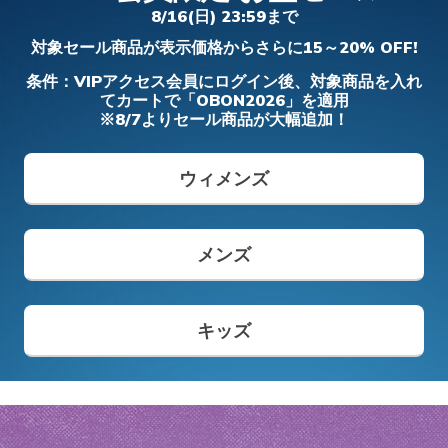
フィット ディーライツ 330 - モダン レト
アーフォーム - コージーフィット
- カーリン
ダー プロ
8/16(日) 23:59まで
ロ ジョガー
ガールズ
ボーイズ
メンズ
ワイド
対象セール商品が表示価格からさらに15～20% OFF!
メンズ
からの値引き
から
¥ 8,690
¥ 5,900
¥ 6,490
¥ 14,850
¥ 19,690
条件：VIPアクセス会員にログイン後、対象商品を入れ
てカートで「OBON2026」を適用
※8/7よりセール商品が大幅追加！
メンズ スリップインズ
キッズ スリップインズ
ウィメンズ
メンズ
キッズ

☆ ☆ ☆ ☆

Give every line of the data above again as it stands; the pictures stay out.

フィット ディーライツ 330 - モダン レト
アーフォーム - コージーフィット
- カーリン
ダー プロ
8/16(日) 23:59まで
ロ ジョガー
ガールズ
ボーイズ
メンズ
ワイド
対象セール商品が表示価格からさらに15～20% OFF!
メンズ
からの値引き
から
¥ 8,690
¥ 5,900
¥ 6,490
¥ 14,850
¥ 19,690
条件：VIPアクセス会員にログイン後、対象商品を入れ
てカートで「OBON2026」を適用
※8/7よりセール商品が大幅追加！
メンズ スリップインズ
キッズ スリップインズ
ウィメンズ
メンズ
キッズ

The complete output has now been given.